It will be the weekend before I can look at it again. It seems like the most sensible thing to do is put the old uppers back in since that was the last thing I "fixed" before the problem started.
That's where I would start.

I'm assuming when you replaced the bolt you Snapped, you were able to torque it down to spec?
 
Yes, but I'm wondering how good my torque wrench is because I never heard it click before the bolt snapped. I'll use my spare one when I get around to looking at it.
 
Well I put the original upper control arms back in. BTW, I learned that the job goes much smoother when the vehicle is on the ground rather than being jacked up. While I was under there, I retorqued the lowers. The Jeep does a little shimmy when I hit bumps at 60, but I notice that it shimmys like the tires are out of balance. I guess that's the next step.

The other thing I noticed when I was under there was that my muffler has a hole in it and the hangers are broken so the tail pape has a lot of movement. I grabbed the tail pipe and shook it, and noticed that the transfer case shakes along with it. When I looked closer, it appears that the rear transmission mount is completely cooked. Everything moves like it's not even connected to it.

I've been working on cars for 35 years, and I would like to believe I'm fairly good at it. My suspicion is that the transmission mount is trashed and that this is a fairly simple job but requires removal of the skid plate which needs to come off anyway to replace the muffler.

If I'm barking up the wrong tree, I would appreciate any guidance anyone could offer.
 
I just put all new Crowns (uppers and lowers; fronts and backs). Other than missing parts from the order, and having to wait another while to get the missing parts it went ok. I didn't read the torque right when I was putting it together. It is something like 135 on the frame and 85 on the axle, but I accidentally torqued both to 135 on one lower before I noticed my error, I didn't go back and correct it, but it seems ok to me. I replaced my old ones that have 174K miles on them so they made a world of difference for me.
 
Well I put the original upper control arms back in. BTW, I learned that the job goes much smoother when the vehicle is on the ground rather than being jacked up. While I was under there, I retorqued the lowers. The Jeep does a little shimmy when I hit bumps at 60, but I notice that it shimmys like the tires are out of balance.
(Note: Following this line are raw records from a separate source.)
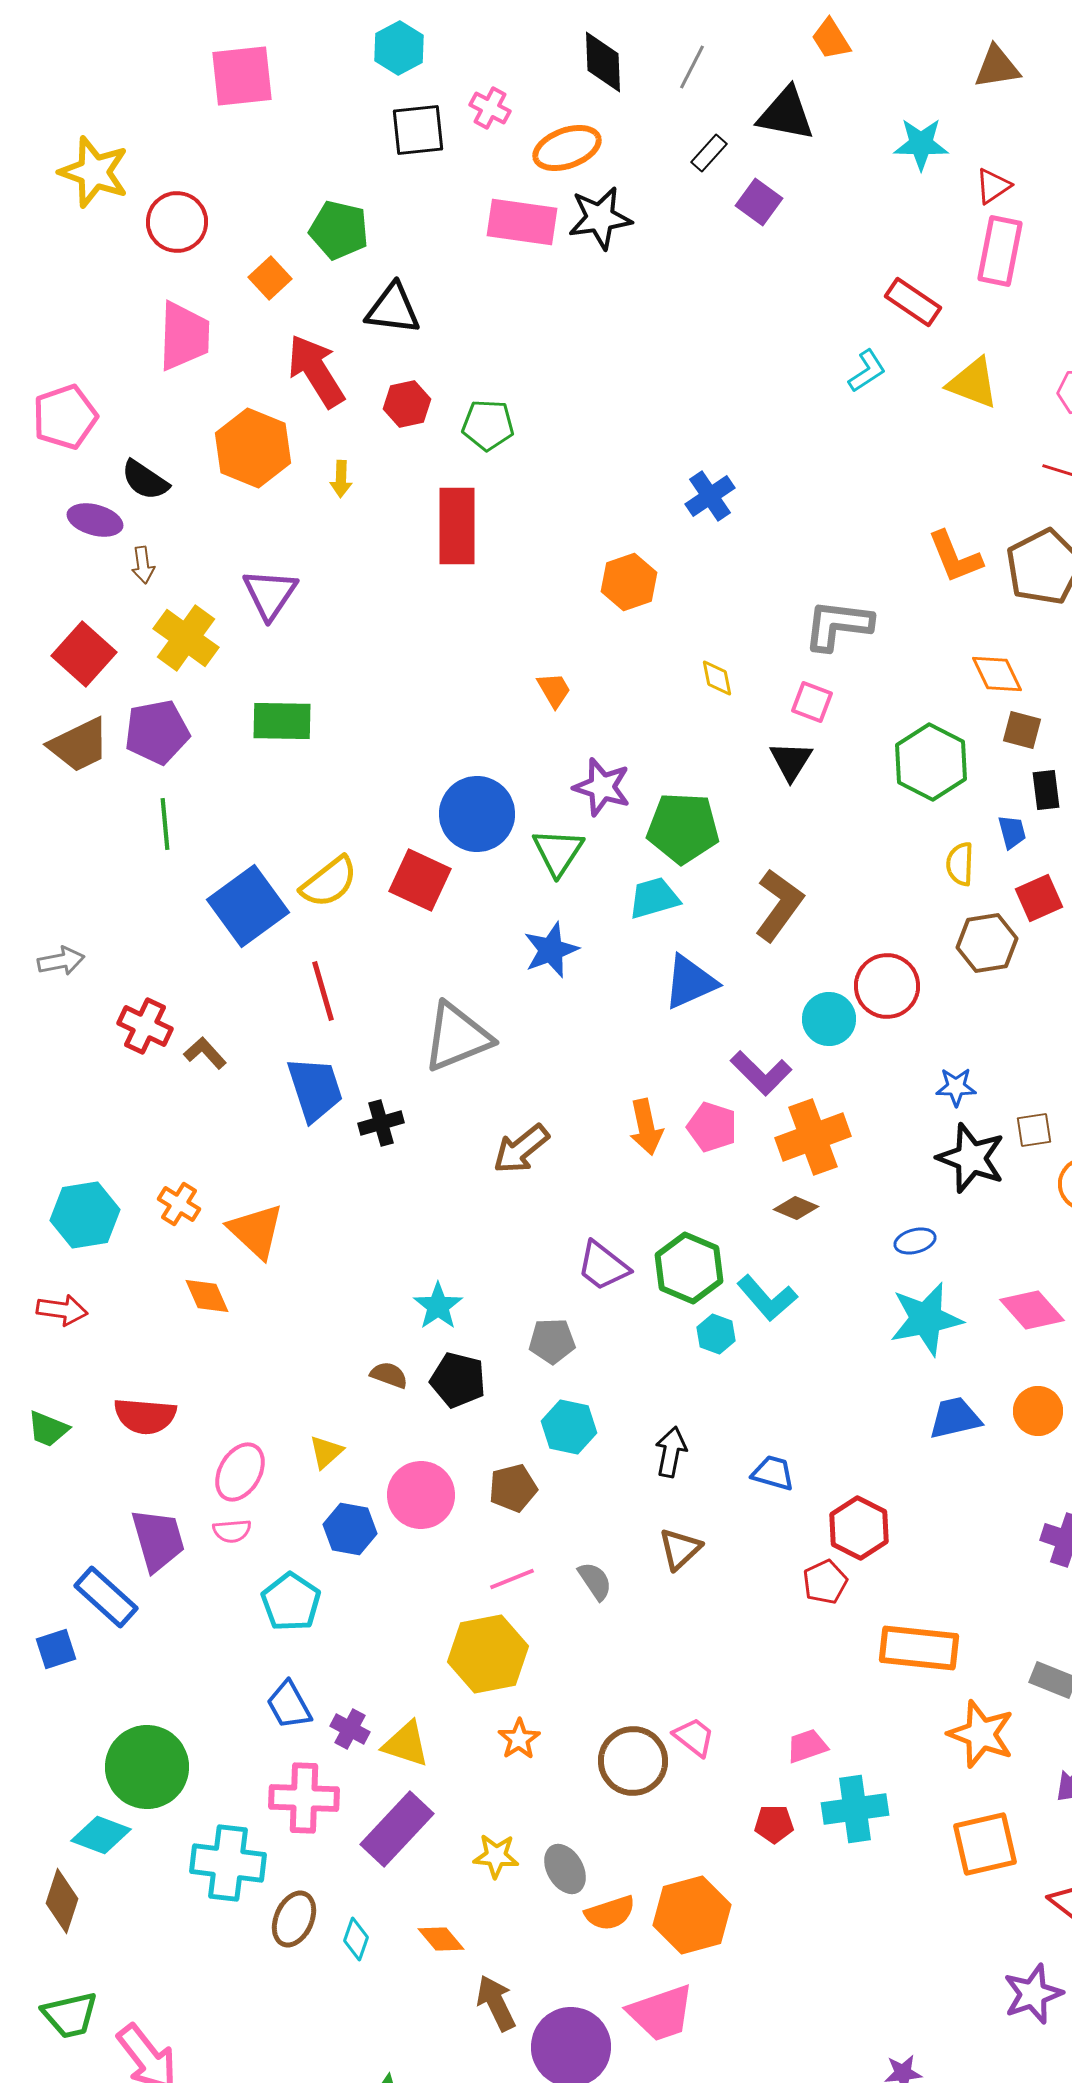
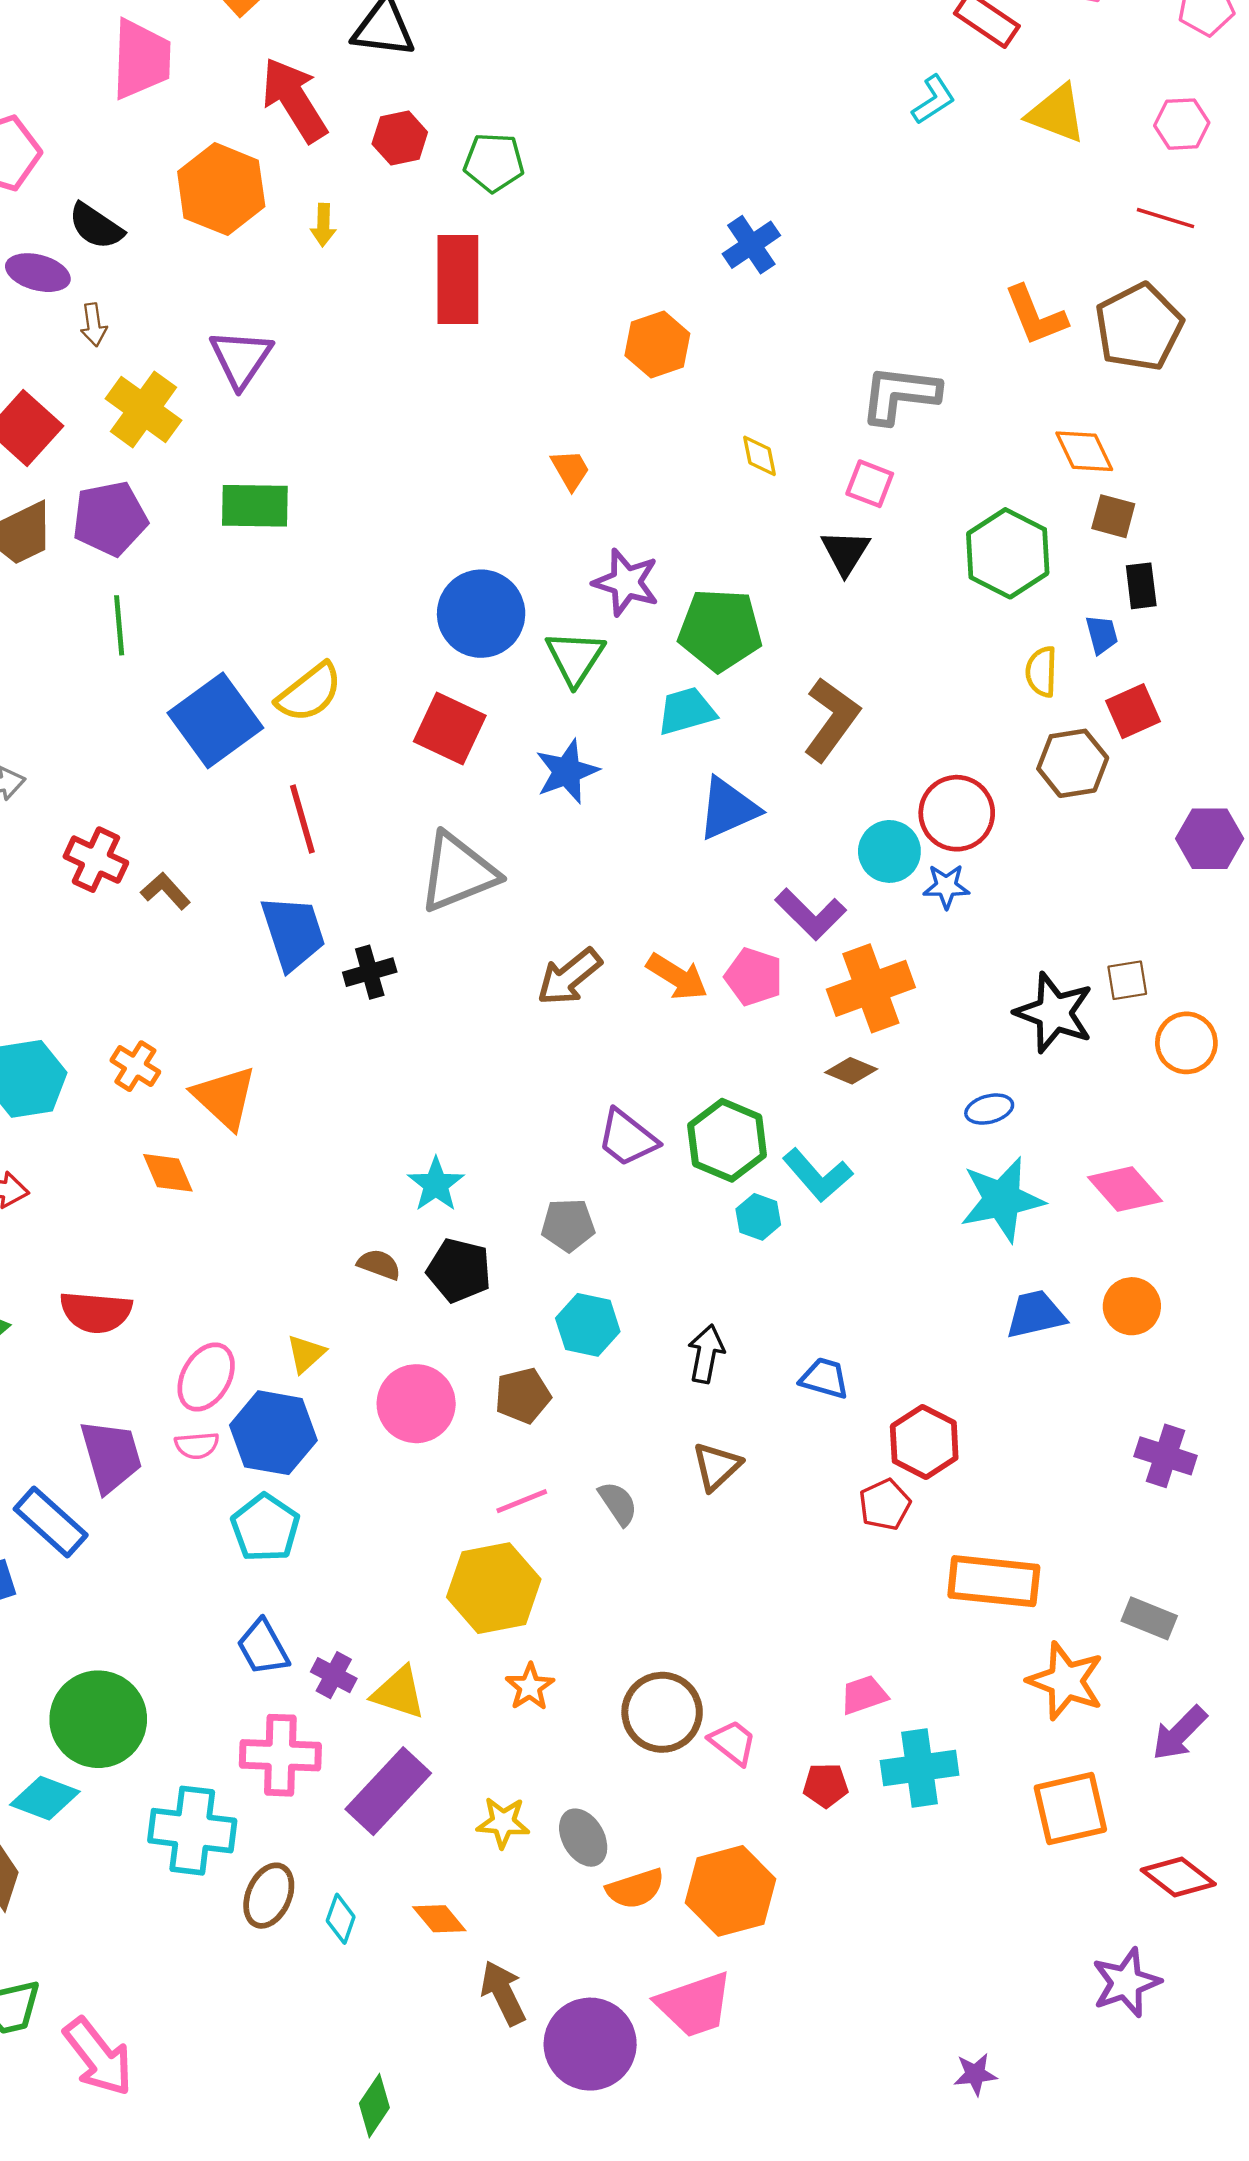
red square: (420, 880) -> (450, 729), moved
blue star: (956, 1087) -> (946, 886), moved
orange arrow: (646, 1127) -> (677, 977), turned -46
brown arrow: (521, 1149) -> (569, 977), moved
blue hexagon: (350, 1529) -> (273, 1433), moved, size x1.4
pink trapezoid: (694, 1737) -> (733, 1742), moved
I guess that's the next step.

The other thing I noticed when I was under there was that my muffler has a hole in it and the hangers are broken so the tail pape has a lot of movement. I grabbed the tail pipe and shook it, and noticed that the transfer case shakes along with it. When I looked closer, it appears that the rear transmission mount is completely cooked. Everything moves like it's not even connected to it.

I've been working on cars for 35 years, and I would like to believe I'm fairly good at it. My suspicion is that the transmission mount is trashed and that this is a fairly simple job but requires removal of the skid plate which needs to come off anyway to replace the muffler.

If I'm barking up the wrong tree, I would appreciate any guidance anyone could offer.

Yes, always keep it on the ground when swapping out control arms. It's so much easier than trying to do it when it's jacked up. Been there, done that, learned my lesson!

I think you're right on about the transmission mount. It sounds like that thing needs to be replaced ASAP, and it's not that difficult of a job to do either.

Make sure to have those tires balanced as well!
 
Well, it looks like there's trouble in paradise. I was removing the skid plate to change the transmission mount and two of the bolts on the driver's side came loose and just started spinning. One did it on the right side as well. When I stuck my finger in the hole in the frame, I felt lots of junk. I am hoping that the Jeep experts will tell me otherwise, but I think I have some serious frame problems. I noticed a bit of rot through on the front right by the lower control arm mount and was hoping that was an isolated problem, but it seems it isn't

So I'm thinking of fully disclosing the problem and selling as is. This is an unmodified Jeep with no known accident damage with a newly remanufactured 4.0L engine (I have the documentation) and an automatic. The interior is clean and in really good condition. It also has rust through underneath the doors and the engine light is on (P0455). I smoked it and there's smoke coming from above the fuel tank.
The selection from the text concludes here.